Noah Baumbach’s adaptation of Don DeLillo’s novel of the same name. <화이트 노이즈>is the result of faithfully following the original work. The film takes the same composition as the novel, which is divided into three parts, and brings not only the description of major events and scenes, but also a large part of the characters’ lines from the original work. However, despite the high rate of <화이트 노이즈>The adaptation of still seems to be far from the novel. This is because, as is well known, DeLillo’s novels have difficult conditions for film adaptation. The contents of the novel can be largely divided into two layers. An existential concern regarding the landscape of small and medium-sized American cities where meaningless information and consumerism systems like white noise have replaced reality, and the fear of death latent beyond that landscape. If the former requires a position of cultural criticism that analyzes the phenomenon while keeping a distance from the subject, the latter requires a drama of psychological sympathy and empathy toward the character. therefore <화이트 노이즈>The problems faced by the adaptation of can be summarized as follows. Can a film montage landscape and existence, criticism and drama?
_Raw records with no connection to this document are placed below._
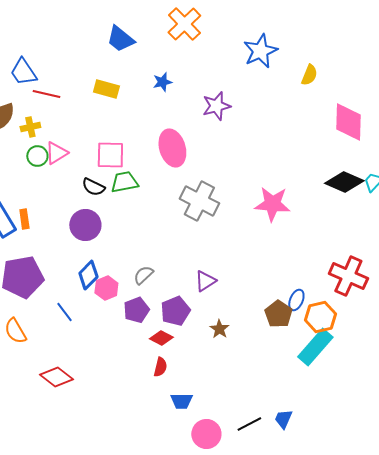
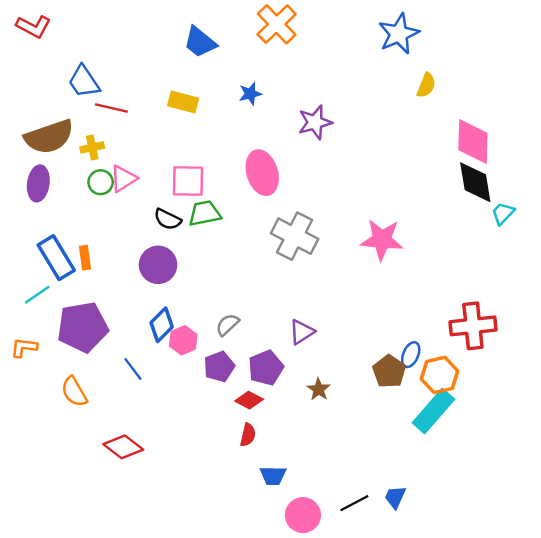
blue star: (260, 51) -> (399, 34), moved
black diamond: (344, 182) -> (475, 182), moved, turned 57
red cross: (348, 276) -> (473, 326), turned -30

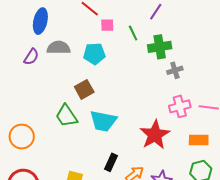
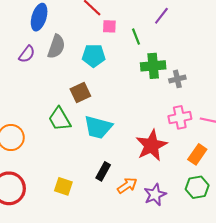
green cross: (160, 47) -> (153, 66), moved
gray semicircle: (59, 48) -> (56, 46), turned 105
orange rectangle: (199, 140) -> (197, 154), turned -60

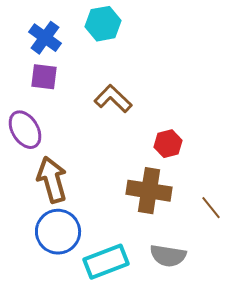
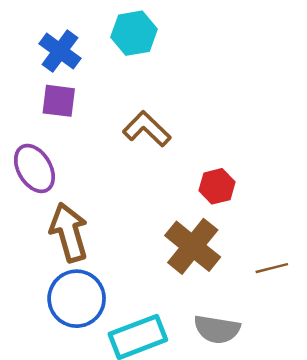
brown cross: (149, 191) -> (193, 246), turned 30
brown line: (211, 208) -> (272, 268), turned -65

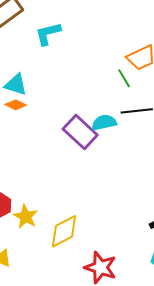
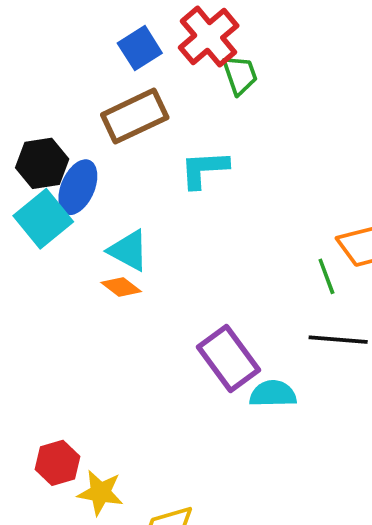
cyan semicircle: (104, 123) -> (273, 394), moved
yellow star: (26, 217) -> (100, 493), turned -30

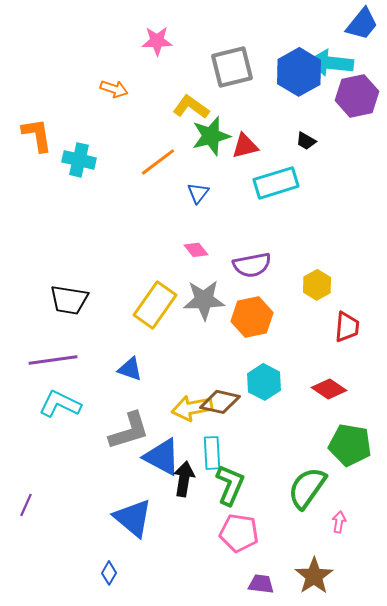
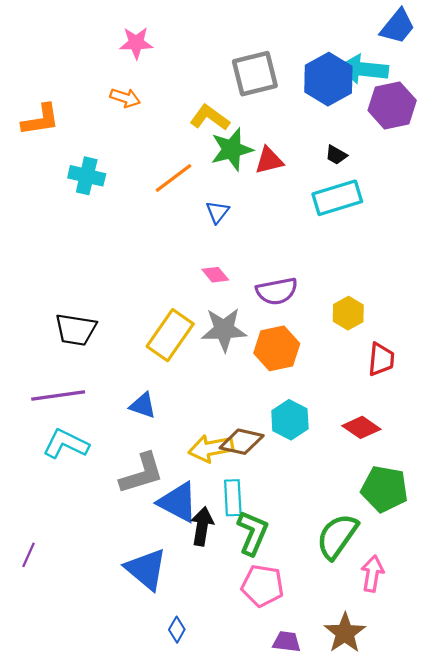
pink star: (157, 41) -> (136, 43), moved
orange L-shape: (37, 135) -> (41, 120), moved, turned 90
cyan rectangle: (276, 183) -> (337, 198), moved
pink arrow: (339, 522) -> (372, 574), size x1.5
blue diamond: (109, 573) -> (177, 630), moved

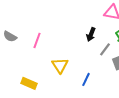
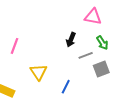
gray line: (105, 49) -> (86, 55), turned 32

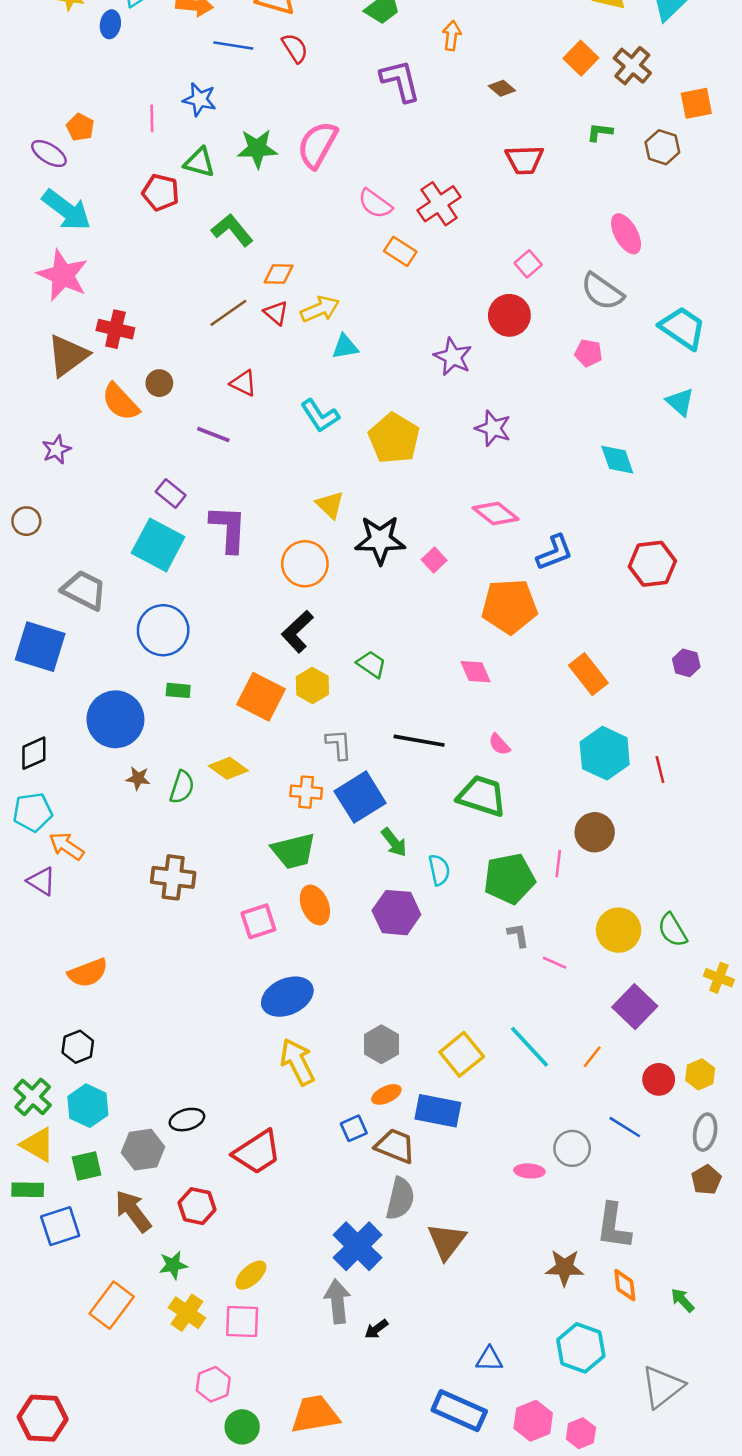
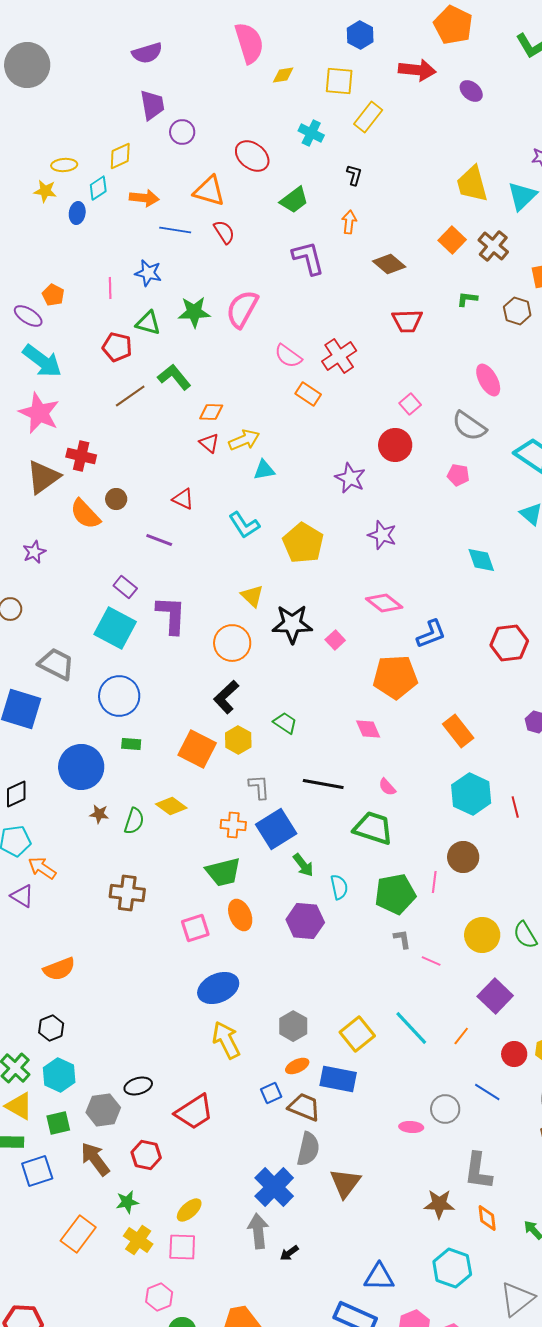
brown diamond: (502, 88) -> (389, 264), size x1.5
brown line: (228, 313) -> (130, 396), moved
blue triangle: (489, 1359) -> (379, 1277), size x1.4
Noah Baumbach’s <화이트 노이즈>It is the opening scene that shows a stark difference from the novel. The novel begins with Jack (Adam Driver) watching a procession of station wagons visiting the dormitory for the start of the semester, but the movie first shows Murray (Don Cheadle)’s car crash seminar mentioned in the third part of the novel. Murray shows conflict scenes in American B-movies and says we should see “American optimism” instead of violence. According to him, all car crashes are always intended to show improved film technology, and therefore the site of this crash is a festival ground that reaffirms the traditional values ​​and beliefs of progress. It can be misunderstood as the meaning of enjoying the spectacle of violence, so Murray’s words, which are somewhat uncomfortable, are that we should face up to the violence shown in the video is a virtual reality that can be replaced with the myth of technology at any time. To sum it up, you might call it ‘a strategy to virtualize reality’. As his words imply, <화이트 노이즈>In the landscape of small and medium-sized American cities in the 1980s, virtualized reality overwhelms reality, such as radio and television, shopping centers, and disaster simulations.

On the other hand, Murray’s lecture is also a preview of what will happen later in the film. When a freight train loaded with hazardous materials collides with a truck and smoke black as death rises, this scene overlaps with the previous crash scenes shown by Murray. People accept this man-made disaster as a virtual and synthetic disaster. Let’s look at people trying to use the toxic gas leak as a model for simulation, or the excitement of Jack’s children in front of the spectacle of disaster. <화이트 노이즈>The opening of

prepares the landscape of an era in which hope is fabricated while virtualizing disaster through the medium of movies.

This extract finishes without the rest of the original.